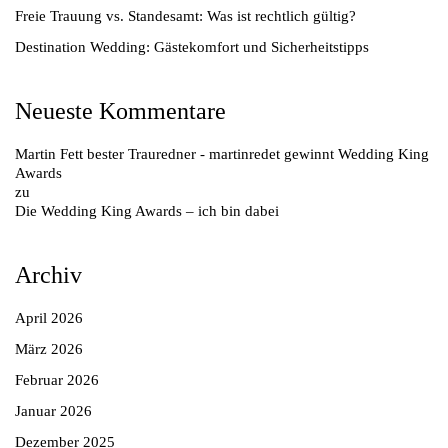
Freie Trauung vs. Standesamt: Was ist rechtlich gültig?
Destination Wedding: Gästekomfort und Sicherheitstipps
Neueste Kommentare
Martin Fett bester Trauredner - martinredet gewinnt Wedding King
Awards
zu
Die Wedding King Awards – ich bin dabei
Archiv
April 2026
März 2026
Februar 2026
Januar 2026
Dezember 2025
---------------
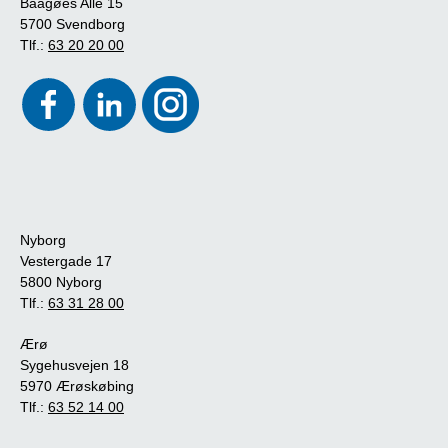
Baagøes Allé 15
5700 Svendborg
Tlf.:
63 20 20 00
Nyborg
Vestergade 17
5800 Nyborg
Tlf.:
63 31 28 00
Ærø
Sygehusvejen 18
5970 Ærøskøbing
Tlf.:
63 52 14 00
---------------
- [Problem statement]
Check each line of the entries above for the string "King", and return those that contain it.

- [Reply]
Martin Fett bester Trauredner - martinredet gewinnt Wedding King
Die Wedding King Awards – ich bin dabei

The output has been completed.